Work instructions
Would it be possible to quote, exactly and in full, the lines from the one with "このサイトについて (525, 2449)" through the end of the entries below?

Dataset excerpts
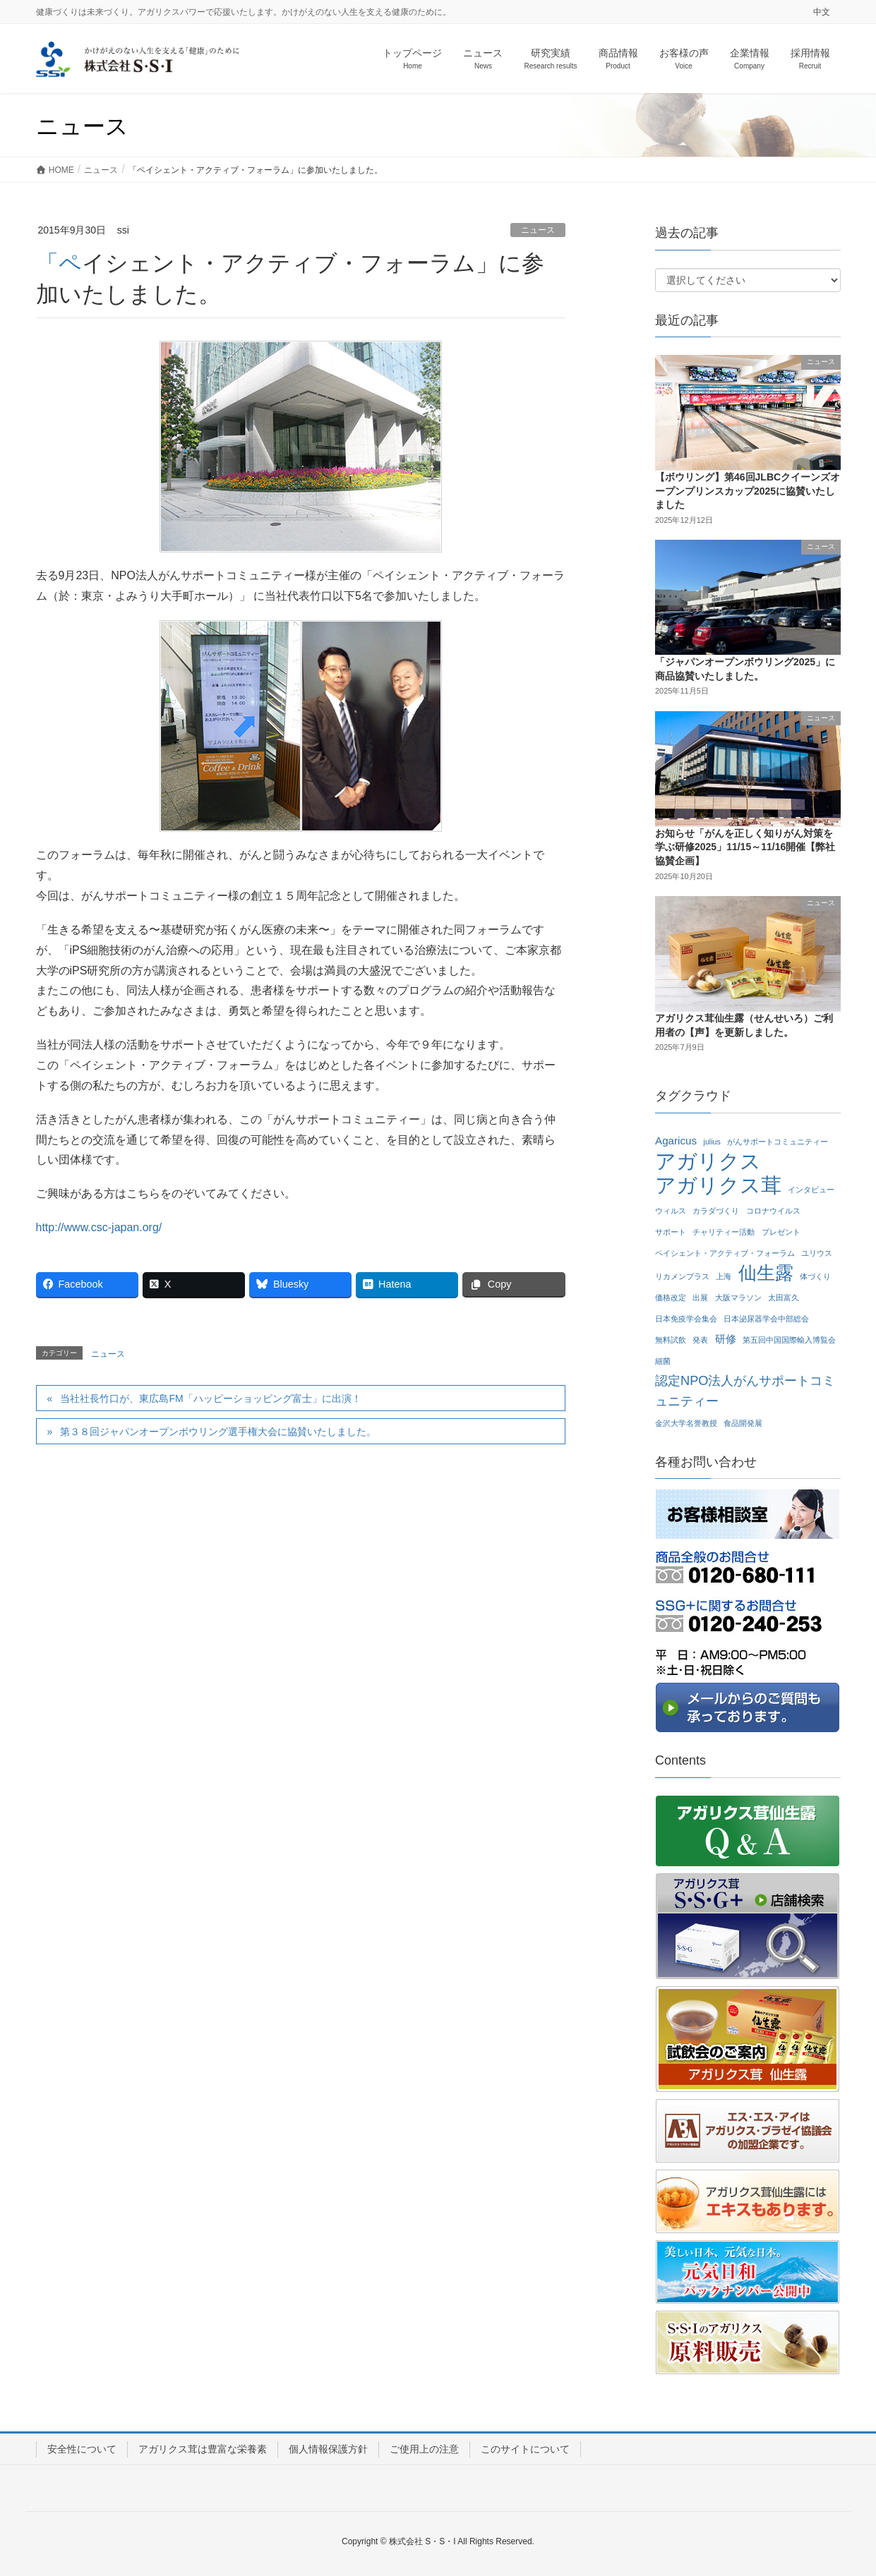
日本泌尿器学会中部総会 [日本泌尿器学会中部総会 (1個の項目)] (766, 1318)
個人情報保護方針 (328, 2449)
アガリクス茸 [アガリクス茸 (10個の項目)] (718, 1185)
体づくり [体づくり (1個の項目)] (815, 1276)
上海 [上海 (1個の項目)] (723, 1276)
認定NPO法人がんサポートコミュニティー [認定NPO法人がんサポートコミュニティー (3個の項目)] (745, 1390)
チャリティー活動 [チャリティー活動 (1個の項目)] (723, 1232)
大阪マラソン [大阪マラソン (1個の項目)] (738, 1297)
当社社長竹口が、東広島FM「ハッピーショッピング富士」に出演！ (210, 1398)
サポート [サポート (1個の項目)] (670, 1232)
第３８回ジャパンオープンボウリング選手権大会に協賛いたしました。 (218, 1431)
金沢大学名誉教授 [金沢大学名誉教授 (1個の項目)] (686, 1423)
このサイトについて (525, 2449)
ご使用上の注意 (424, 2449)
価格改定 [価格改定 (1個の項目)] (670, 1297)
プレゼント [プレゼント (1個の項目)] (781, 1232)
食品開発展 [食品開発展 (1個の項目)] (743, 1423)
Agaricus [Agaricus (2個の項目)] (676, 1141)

Answer for the task
このサイトについて (525, 2449)
ご使用上の注意 (424, 2449)
価格改定 [価格改定 (1個の項目)] (670, 1297)
プレゼント [プレゼント (1個の項目)] (781, 1232)
食品開発展 [食品開発展 (1個の項目)] (743, 1423)
Agaricus [Agaricus (2個の項目)] (676, 1141)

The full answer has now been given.